* **Your task**: Omitting the pictures, output all of the records precisely as written.

Material supplied below:

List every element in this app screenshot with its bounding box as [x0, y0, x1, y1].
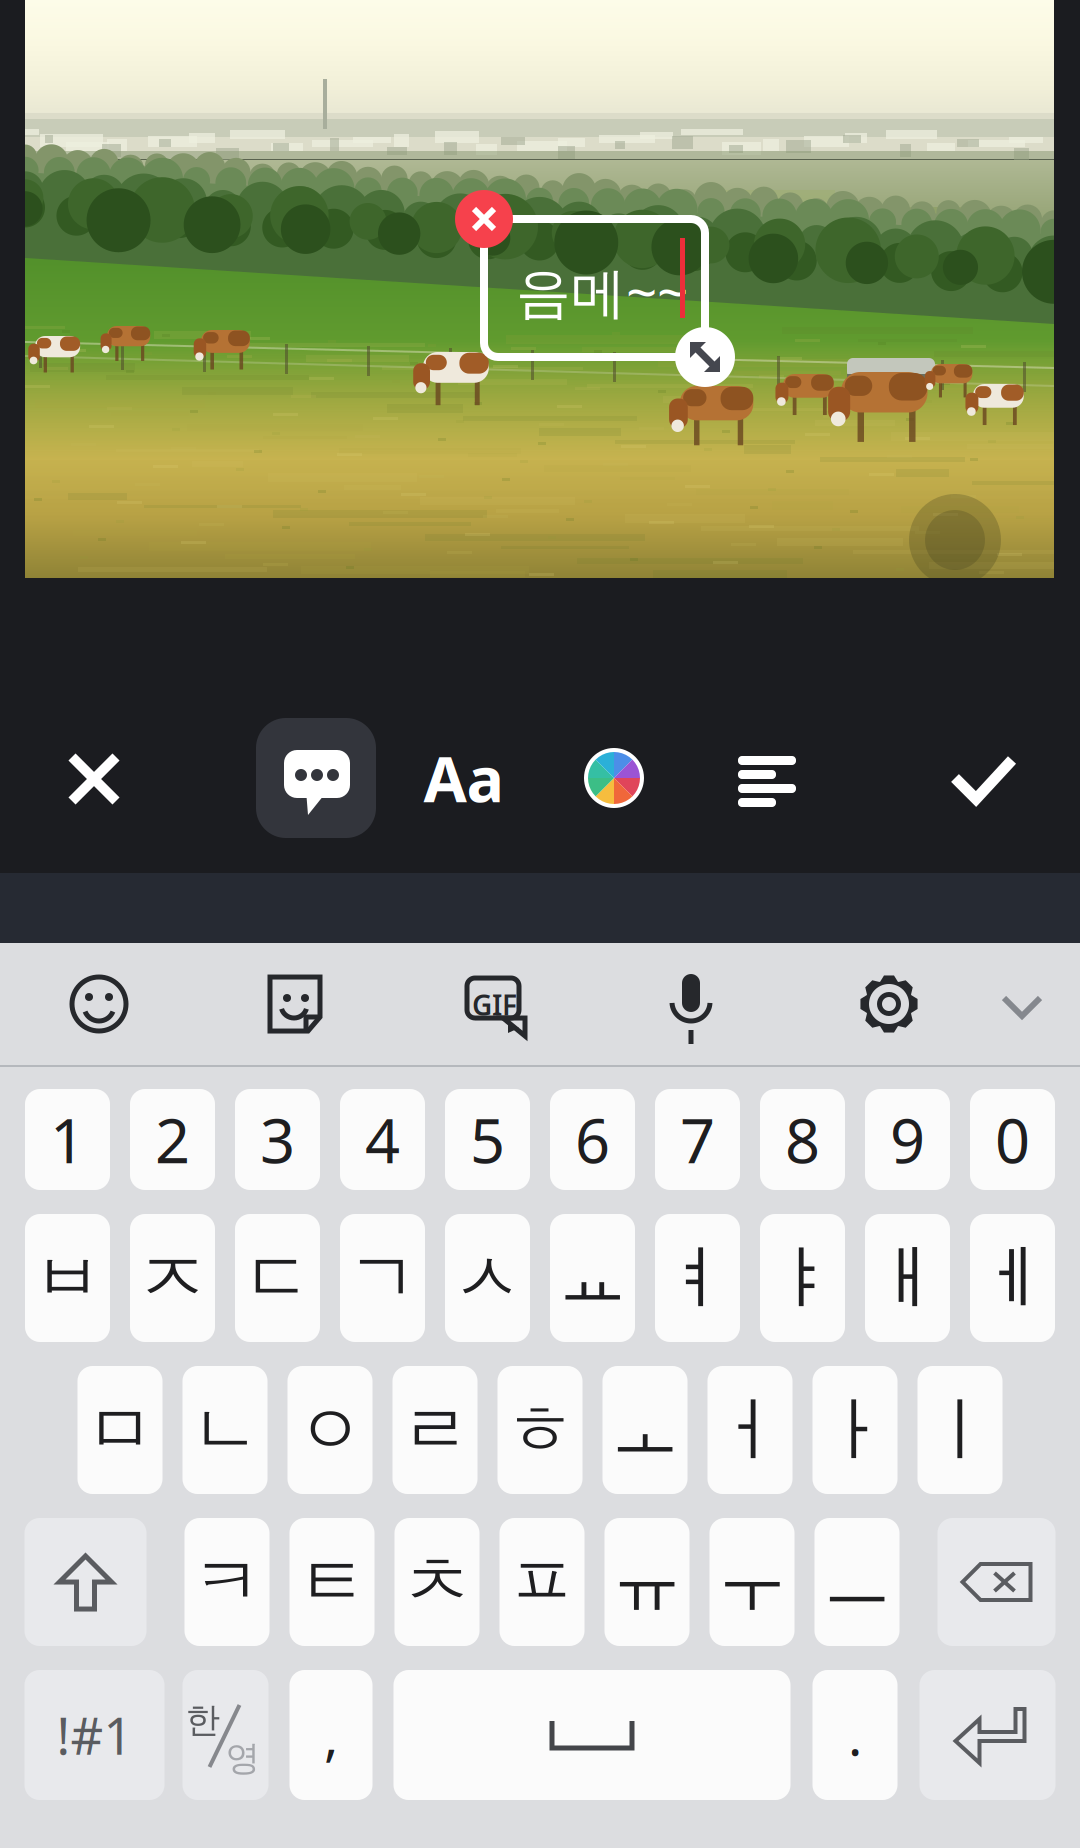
- button[interactable]: Settings: [829, 944, 949, 1064]
- button[interactable]: ㅎ: [498, 1366, 582, 1494]
- button[interactable]: 3: [235, 1089, 320, 1190]
- button[interactable]: Emoji: [39, 944, 159, 1064]
- button[interactable]: Close: [16, 698, 176, 858]
- staticText: 6: [575, 1099, 610, 1180]
- staticText: ㅋ: [192, 1539, 262, 1625]
- staticText: ,: [324, 1700, 338, 1770]
- button[interactable]: ㅠ: [604, 1518, 690, 1646]
- button[interactable]: Shift: [24, 1518, 146, 1646]
- button[interactable]: 2: [130, 1089, 215, 1190]
- staticText: 4: [365, 1099, 400, 1180]
- staticText: ㅁ: [86, 1387, 154, 1473]
- staticText: ㅑ: [768, 1235, 837, 1321]
- button[interactable]: ㅂ: [25, 1214, 110, 1342]
- button[interactable]: .: [812, 1670, 898, 1800]
- button[interactable]: 6: [550, 1089, 635, 1190]
- staticText: ㅇ: [296, 1387, 364, 1473]
- button[interactable]: ㅈ: [130, 1214, 215, 1342]
- button[interactable]: ㄷ: [235, 1214, 320, 1342]
- button[interactable]: ㅔ: [970, 1214, 1055, 1342]
- staticText: ㅅ: [453, 1235, 522, 1321]
- staticText: ㅊ: [402, 1539, 472, 1625]
- staticText: 음메~~: [516, 255, 688, 328]
- staticText: ㅎ: [506, 1387, 574, 1473]
- button[interactable]: ㅇ: [288, 1366, 372, 1494]
- staticText: ㅣ: [926, 1387, 994, 1473]
- staticText: 9: [890, 1099, 925, 1180]
- button[interactable]: ㅣ: [918, 1366, 1002, 1494]
- button[interactable]: 0: [970, 1089, 1055, 1190]
- button[interactable]: Space: [394, 1670, 790, 1800]
- button[interactable]: ㅑ: [760, 1214, 845, 1342]
- button[interactable]: ㅐ: [865, 1214, 950, 1342]
- staticText: ㄷ: [243, 1235, 312, 1321]
- button[interactable]: 8: [760, 1089, 845, 1190]
- button[interactable]: ㅁ: [78, 1366, 162, 1494]
- button[interactable]: Colour: [534, 698, 694, 858]
- button[interactable]: 4: [340, 1089, 425, 1190]
- staticText: .: [848, 1700, 862, 1770]
- staticText: ㄱ: [348, 1235, 417, 1321]
- staticText: !#1: [56, 1701, 132, 1769]
- button[interactable]: Font: [384, 698, 544, 858]
- button[interactable]: 9: [865, 1089, 950, 1190]
- button[interactable]: Alignment: [687, 698, 847, 858]
- button[interactable]: GIF: [434, 944, 554, 1064]
- staticText: ㅔ: [978, 1235, 1047, 1321]
- staticText: ㅌ: [298, 1539, 366, 1625]
- button[interactable]: ㅓ: [708, 1366, 792, 1494]
- button[interactable]: ㅊ: [394, 1518, 480, 1646]
- button[interactable]: ㅍ: [500, 1518, 584, 1646]
- staticText: 5: [470, 1099, 505, 1180]
- staticText: ㅗ: [610, 1387, 680, 1473]
- button[interactable]: ㅅ: [445, 1214, 530, 1342]
- button[interactable]: ㅡ: [814, 1518, 900, 1646]
- staticText: ㅍ: [508, 1539, 576, 1625]
- button[interactable]: ㄱ: [340, 1214, 425, 1342]
- button[interactable]: !#1: [24, 1670, 164, 1800]
- button[interactable]: Return: [920, 1670, 1056, 1800]
- button[interactable]: Hide keyboard: [962, 944, 1080, 1064]
- button[interactable]: 7: [655, 1089, 740, 1190]
- button[interactable]: ㅌ: [290, 1518, 374, 1646]
- button[interactable]: Done: [902, 698, 1062, 858]
- button[interactable]: Backspace: [938, 1518, 1056, 1646]
- button[interactable]: Korean English toggle: [182, 1670, 268, 1800]
- staticText: 3: [260, 1099, 295, 1180]
- button[interactable]: ㅜ: [710, 1518, 794, 1646]
- staticText: 영: [226, 1737, 260, 1780]
- staticText: ㅛ: [558, 1235, 627, 1321]
- staticText: ㄴ: [190, 1387, 260, 1473]
- staticText: ㅡ: [822, 1539, 892, 1625]
- staticText: ㅏ: [820, 1387, 890, 1473]
- button[interactable]: ㅕ: [655, 1214, 740, 1342]
- staticText: ㅜ: [718, 1539, 786, 1625]
- staticText: 8: [785, 1099, 820, 1180]
- button[interactable]: ㅏ: [812, 1366, 898, 1494]
- staticText: GIF: [472, 986, 517, 1023]
- button[interactable]: ㅗ: [602, 1366, 688, 1494]
- staticText: 0: [995, 1099, 1030, 1180]
- button[interactable]: ㅛ: [550, 1214, 635, 1342]
- staticText: ㅓ: [716, 1387, 784, 1473]
- button[interactable]: 1: [25, 1089, 110, 1190]
- button[interactable]: Stickers: [235, 944, 355, 1064]
- staticText: ㅕ: [663, 1235, 732, 1321]
- button[interactable]: ,: [290, 1670, 372, 1800]
- button[interactable]: ㄹ: [392, 1366, 478, 1494]
- staticText: ㅠ: [612, 1539, 682, 1625]
- staticText: 7: [680, 1099, 715, 1180]
- button[interactable]: ㅋ: [184, 1518, 270, 1646]
- staticText: 2: [155, 1099, 190, 1180]
- button[interactable]: 5: [445, 1089, 530, 1190]
- staticText: Aa: [424, 736, 504, 820]
- staticText: ㄹ: [400, 1387, 470, 1473]
- button[interactable]: ㄴ: [182, 1366, 268, 1494]
- staticText: ㅈ: [138, 1235, 207, 1321]
- staticText: ㅂ: [33, 1235, 102, 1321]
- button[interactable]: Voice input: [631, 944, 751, 1064]
- staticText: ㅐ: [873, 1235, 942, 1321]
- staticText: 한: [186, 1699, 220, 1742]
- button[interactable]: Bubble style: [236, 698, 396, 858]
- staticText: 1: [50, 1099, 85, 1180]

End of Material supplied.

* **Result for this task**:
List every element in this app screenshot with its bounding box as [x0, y0, x1, y1].
- button[interactable]: Settings: [829, 944, 949, 1064]
- button[interactable]: ㅎ: [498, 1366, 582, 1494]
- button[interactable]: 3: [235, 1089, 320, 1190]
- button[interactable]: Emoji: [39, 944, 159, 1064]
- button[interactable]: Close: [16, 698, 176, 858]
- staticText: 6: [575, 1099, 610, 1180]
- staticText: ㅋ: [192, 1539, 262, 1625]
- staticText: ,: [324, 1700, 338, 1770]
- button[interactable]: ㅠ: [604, 1518, 690, 1646]
- button[interactable]: Shift: [24, 1518, 146, 1646]
- button[interactable]: 2: [130, 1089, 215, 1190]
- staticText: 4: [365, 1099, 400, 1180]
- staticText: ㅁ: [86, 1387, 154, 1473]
- staticText: ㅑ: [768, 1235, 837, 1321]
- button[interactable]: ㅂ: [25, 1214, 110, 1342]
- button[interactable]: .: [812, 1670, 898, 1800]
- button[interactable]: 6: [550, 1089, 635, 1190]
- staticText: ㅇ: [296, 1387, 364, 1473]
- button[interactable]: ㅈ: [130, 1214, 215, 1342]
- button[interactable]: ㄷ: [235, 1214, 320, 1342]
- button[interactable]: ㅔ: [970, 1214, 1055, 1342]
- staticText: ㅅ: [453, 1235, 522, 1321]
- staticText: ㅊ: [402, 1539, 472, 1625]
- staticText: 음메~~: [516, 255, 688, 328]
- staticText: ㅎ: [506, 1387, 574, 1473]
- button[interactable]: ㅇ: [288, 1366, 372, 1494]
- staticText: ㅣ: [926, 1387, 994, 1473]
- staticText: 9: [890, 1099, 925, 1180]
- button[interactable]: ㅣ: [918, 1366, 1002, 1494]
- button[interactable]: 0: [970, 1089, 1055, 1190]
- button[interactable]: Space: [394, 1670, 790, 1800]
- button[interactable]: ㅑ: [760, 1214, 845, 1342]
- button[interactable]: ㅐ: [865, 1214, 950, 1342]
- staticText: ㄷ: [243, 1235, 312, 1321]
- button[interactable]: 8: [760, 1089, 845, 1190]
- button[interactable]: ㅁ: [78, 1366, 162, 1494]
- button[interactable]: Colour: [534, 698, 694, 858]
- button[interactable]: 4: [340, 1089, 425, 1190]
- staticText: .: [848, 1700, 862, 1770]
- staticText: ㄱ: [348, 1235, 417, 1321]
- staticText: !#1: [56, 1701, 132, 1769]
- button[interactable]: Font: [384, 698, 544, 858]
- button[interactable]: 9: [865, 1089, 950, 1190]
- button[interactable]: Alignment: [687, 698, 847, 858]
- button[interactable]: GIF: [434, 944, 554, 1064]
- staticText: ㅔ: [978, 1235, 1047, 1321]
- staticText: ㅌ: [298, 1539, 366, 1625]
- button[interactable]: ㅓ: [708, 1366, 792, 1494]
- button[interactable]: ㅊ: [394, 1518, 480, 1646]
- button[interactable]: ㅍ: [500, 1518, 584, 1646]
- staticText: 5: [470, 1099, 505, 1180]
- staticText: ㅗ: [610, 1387, 680, 1473]
- button[interactable]: ㅅ: [445, 1214, 530, 1342]
- button[interactable]: ㅡ: [814, 1518, 900, 1646]
- staticText: ㅍ: [508, 1539, 576, 1625]
- button[interactable]: ㄱ: [340, 1214, 425, 1342]
- button[interactable]: !#1: [24, 1670, 164, 1800]
- button[interactable]: Return: [920, 1670, 1056, 1800]
- button[interactable]: Hide keyboard: [962, 944, 1080, 1064]
- button[interactable]: 7: [655, 1089, 740, 1190]
- button[interactable]: ㅌ: [290, 1518, 374, 1646]
- button[interactable]: Done: [902, 698, 1062, 858]
- button[interactable]: Backspace: [938, 1518, 1056, 1646]
- button[interactable]: Korean English toggle: [182, 1670, 268, 1800]
- staticText: 3: [260, 1099, 295, 1180]
- button[interactable]: ㅜ: [710, 1518, 794, 1646]
- staticText: 영: [226, 1737, 260, 1780]
- staticText: ㅛ: [558, 1235, 627, 1321]
- staticText: ㄴ: [190, 1387, 260, 1473]
- staticText: ㅡ: [822, 1539, 892, 1625]
- staticText: ㅏ: [820, 1387, 890, 1473]
- button[interactable]: ㅕ: [655, 1214, 740, 1342]
- staticText: ㅜ: [718, 1539, 786, 1625]
- staticText: 8: [785, 1099, 820, 1180]
- button[interactable]: ㅏ: [812, 1366, 898, 1494]
- staticText: GIF: [472, 986, 517, 1023]
- button[interactable]: ㅗ: [602, 1366, 688, 1494]
- staticText: 0: [995, 1099, 1030, 1180]
- button[interactable]: ㅛ: [550, 1214, 635, 1342]
- staticText: ㅓ: [716, 1387, 784, 1473]
- button[interactable]: 1: [25, 1089, 110, 1190]
- button[interactable]: Stickers: [235, 944, 355, 1064]
- staticText: ㅕ: [663, 1235, 732, 1321]
- button[interactable]: ,: [290, 1670, 372, 1800]
- button[interactable]: ㄹ: [392, 1366, 478, 1494]
- staticText: ㅠ: [612, 1539, 682, 1625]
- staticText: 7: [680, 1099, 715, 1180]
- button[interactable]: ㅋ: [184, 1518, 270, 1646]
- staticText: 2: [155, 1099, 190, 1180]
- button[interactable]: 5: [445, 1089, 530, 1190]
- staticText: Aa: [424, 736, 504, 820]
- staticText: ㄹ: [400, 1387, 470, 1473]
- button[interactable]: ㄴ: [182, 1366, 268, 1494]
- staticText: ㅈ: [138, 1235, 207, 1321]
- staticText: ㅂ: [33, 1235, 102, 1321]
- button[interactable]: Voice input: [631, 944, 751, 1064]
- staticText: ㅐ: [873, 1235, 942, 1321]
- staticText: 한: [186, 1699, 220, 1742]
- button[interactable]: Bubble style: [236, 698, 396, 858]
- staticText: 1: [50, 1099, 85, 1180]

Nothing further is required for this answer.